Nesse contexto, “Rambo III” chegou aos cinemas, dois anos antes do início da Guerra do Golfo. É possível que a plateia tenha visto certo desgaste na franquia, mas também nessa abordagem específica dentro do gênero de ação como um todo. Com orçamento de 63 milhões de dólares (19 milhões a mais que o longa-metragem anterior), faturou nos Estados Unidos apenas 54 milhões. Tirou seu custo apenas com a força da figura de Stallone no mercado internacional, onde rendeu 135 milhões de dólares. Visto vinte anos depois, foi a produção que pior envelheceu na franquia, com um ritmo que transforma a experiência de assistí-lo nos dias de hoje ainda mais tortuosa.
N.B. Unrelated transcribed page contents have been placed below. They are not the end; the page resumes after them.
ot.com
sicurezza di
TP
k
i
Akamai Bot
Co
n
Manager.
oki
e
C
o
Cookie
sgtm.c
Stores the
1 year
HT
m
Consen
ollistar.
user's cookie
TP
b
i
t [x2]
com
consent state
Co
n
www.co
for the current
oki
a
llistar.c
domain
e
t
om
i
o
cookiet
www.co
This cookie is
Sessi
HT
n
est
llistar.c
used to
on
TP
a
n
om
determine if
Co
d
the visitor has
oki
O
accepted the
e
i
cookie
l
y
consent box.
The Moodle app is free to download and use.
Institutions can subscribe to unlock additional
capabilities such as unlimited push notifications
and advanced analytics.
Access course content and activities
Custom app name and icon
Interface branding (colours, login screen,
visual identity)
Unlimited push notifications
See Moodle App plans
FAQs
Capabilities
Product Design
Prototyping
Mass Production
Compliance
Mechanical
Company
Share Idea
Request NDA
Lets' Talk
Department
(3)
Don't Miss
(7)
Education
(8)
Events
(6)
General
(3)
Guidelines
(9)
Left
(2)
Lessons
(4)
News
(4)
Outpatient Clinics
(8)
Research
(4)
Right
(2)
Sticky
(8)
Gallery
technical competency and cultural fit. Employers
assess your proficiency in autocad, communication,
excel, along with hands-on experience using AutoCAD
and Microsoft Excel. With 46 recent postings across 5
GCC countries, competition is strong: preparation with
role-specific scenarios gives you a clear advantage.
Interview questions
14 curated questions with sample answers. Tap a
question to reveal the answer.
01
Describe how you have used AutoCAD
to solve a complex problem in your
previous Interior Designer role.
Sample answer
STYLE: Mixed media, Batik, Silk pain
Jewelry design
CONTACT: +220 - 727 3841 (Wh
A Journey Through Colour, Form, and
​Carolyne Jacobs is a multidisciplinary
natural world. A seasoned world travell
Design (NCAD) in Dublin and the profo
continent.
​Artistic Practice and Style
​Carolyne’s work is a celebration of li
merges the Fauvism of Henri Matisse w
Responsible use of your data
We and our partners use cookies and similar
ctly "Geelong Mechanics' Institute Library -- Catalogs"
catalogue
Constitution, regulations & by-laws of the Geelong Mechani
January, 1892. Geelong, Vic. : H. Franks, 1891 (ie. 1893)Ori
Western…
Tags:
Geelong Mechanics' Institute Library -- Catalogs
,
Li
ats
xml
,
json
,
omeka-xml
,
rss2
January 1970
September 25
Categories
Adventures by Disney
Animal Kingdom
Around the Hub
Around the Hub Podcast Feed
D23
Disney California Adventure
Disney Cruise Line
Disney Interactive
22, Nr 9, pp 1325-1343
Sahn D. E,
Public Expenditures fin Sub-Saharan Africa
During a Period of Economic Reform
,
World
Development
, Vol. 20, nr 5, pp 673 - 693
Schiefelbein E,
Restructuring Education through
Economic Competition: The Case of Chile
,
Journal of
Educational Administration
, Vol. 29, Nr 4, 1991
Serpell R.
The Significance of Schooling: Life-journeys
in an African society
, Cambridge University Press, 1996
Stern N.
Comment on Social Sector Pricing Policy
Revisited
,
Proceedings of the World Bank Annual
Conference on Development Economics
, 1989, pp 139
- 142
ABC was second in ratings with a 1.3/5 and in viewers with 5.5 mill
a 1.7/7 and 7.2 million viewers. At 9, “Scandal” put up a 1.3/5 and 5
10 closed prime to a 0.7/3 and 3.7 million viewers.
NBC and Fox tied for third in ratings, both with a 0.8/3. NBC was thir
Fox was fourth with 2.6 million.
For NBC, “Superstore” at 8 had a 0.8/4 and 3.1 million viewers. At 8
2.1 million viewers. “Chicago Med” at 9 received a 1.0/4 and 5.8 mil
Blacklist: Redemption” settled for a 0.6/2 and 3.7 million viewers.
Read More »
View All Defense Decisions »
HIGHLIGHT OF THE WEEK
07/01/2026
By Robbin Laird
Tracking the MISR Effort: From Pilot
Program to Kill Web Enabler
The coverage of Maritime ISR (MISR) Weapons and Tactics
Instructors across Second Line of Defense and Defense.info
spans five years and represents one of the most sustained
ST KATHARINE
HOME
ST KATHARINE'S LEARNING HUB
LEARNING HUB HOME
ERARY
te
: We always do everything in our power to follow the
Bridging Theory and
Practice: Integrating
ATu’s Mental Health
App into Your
Em boa parte do tempo, a direção de Peter MacDonald não consegue ser mais do que protocolar. Porém, quando o filme chega àquele que era seu único objetivo, o ato final como uma longa e eletrizante cena de ação, seu bom trabalho finalmente aparece. As sequências finais de “Rambo III” talvez sejam as mais espetaculares da franquia, tanto que o dedo chegou a coçar para a cotação do longa-metragem ser um pouco melhor. Mas a produção em toda a sua estrutura é falha e ainda brinda o espectador com duas breguices imperdoáveis ao final. A primeira é a dedicatória “ao valente povo do Afeganistão”, o que o torna ainda mais propagandista e chapa-branca o longa-metragem. A segunda é a versão de motel que Bill Medley fez para “He Ain’t Heavy, He’s My Brother”, que serve mais para embalar a madrugada dos amantes do que de trilha para os créditos de um filme de ação.